Just to show you the numbers that were produced by the systems you have a far lower cumulative V10 and a far lower V5. So that's already an issue that's important if you just try to use VMAT. You have the thing that the total dose exposure might be rather high and that's especially important if you perform re-irradiations with whole brain.
So this is the cumulative experience up to today. So we started with the first patient in January of last year. So 15 patients in, that were treated with the software mainly melanoma, lung, and breast. The median number of metastases per patient was 4 and ranged from 2 to 16. As I told you, 4 to 10 was the inclusion criteria for the stereobrain trial. And we had some patients who also had a [inaudible 00:11:36] for about two and three metastases. So these were put into the registry. So overall we treated 75 metastases and that was what we discussed before, and the cumulative volume was up to 25 milliliters. So this is really rather a large number and with acute toxicity in one patient with a very large metastases.
And these are actually my concluding remarks. So to skip into my timeframe. So this is actually a very effective treatment with few side effects and up to now at least with a high local control, but of course, we are at the beginning. So we started in November. So we can just report in the short-term outcome and it's a very fast treatment option because it's from 12 to 20 minutes. If you think of 60 metastases treated simultaneously, it's really impressive in my eyes.
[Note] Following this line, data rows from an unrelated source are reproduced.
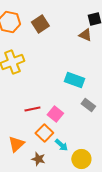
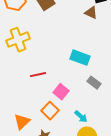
red line: (32, 109) -> (38, 75), moved
cyan arrow: (61, 145) -> (81, 117), moved

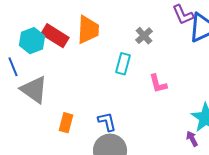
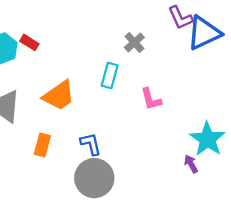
orange trapezoid: (88, 30) -> (59, 96), moved, turned 52
red rectangle: (55, 36) -> (29, 42), size x0.6

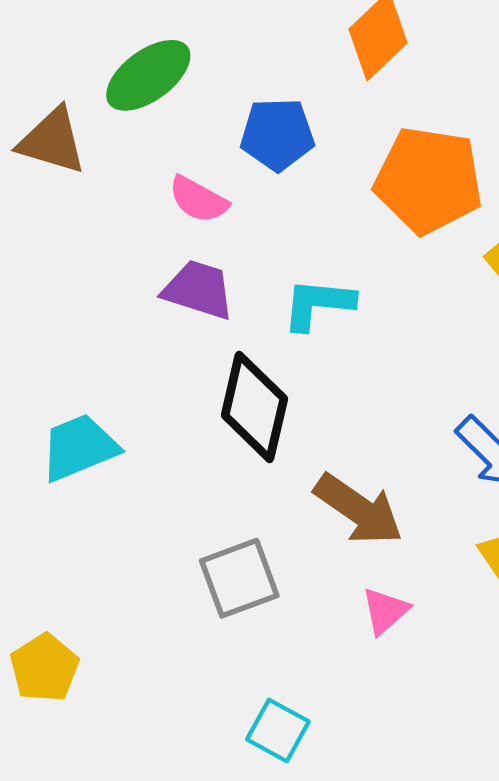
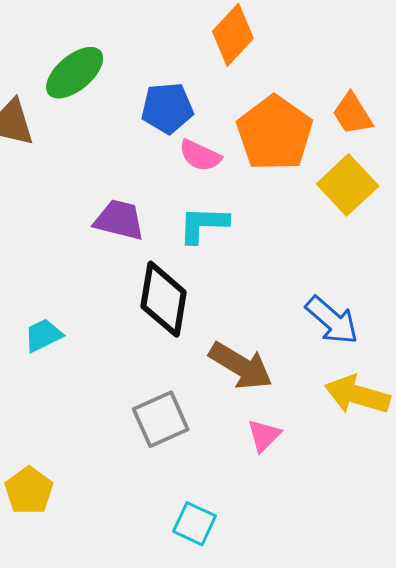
orange pentagon: (428, 180) -> (275, 133), turned 30
pink semicircle: (198, 199) -> (200, 156), moved
cyan trapezoid: (79, 447) -> (43, 335), size x0.7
And of course, you have to carefully select these patients and that's the reason why we do these prospective trials because you can miss some patients and they have multiple progression, and you have to retreat them in very early time points. And of course, we inform these patients on the alternatives like they could have standard whole brain through the standard of care or could be included in the HIPPORAD trial run by Professor Grosu in Freiburg which, for example, spares the hippocampus. So these are the alternatives that we'll discuss on individual base. And, of course, we have to be aware of side effects, so careful dosing is necessary. In my eyes, you cannot take the RTOG dose prescription and put it to 12 metastases. You have to adapt this depending on the size and location.
And in the end, I would strongly advise to be aware of combining each kind of hypoFX with the single shot technique because you might end up with a high disparity between the low single-dose compared to the single high-dose volume. So this is not actually something the software can produce an easy way and you could end up with, let's say, acute toxicity from the single session if you perform further fraction with a hypoFx. So this is something, at least, you will have to think about.
And then, I would like to thank you all, it's a small of you, to Munich, whoever wants to come it's really nice between the Alps. And I'd like to thank colleagues from the physics department for providing some of the content, Brainlab, and some of my colleagues like Steffi Corradini, Raphael Bodensohn for providing some of the images. So let me thank you for your attention and I would like to hand over to neural radiology.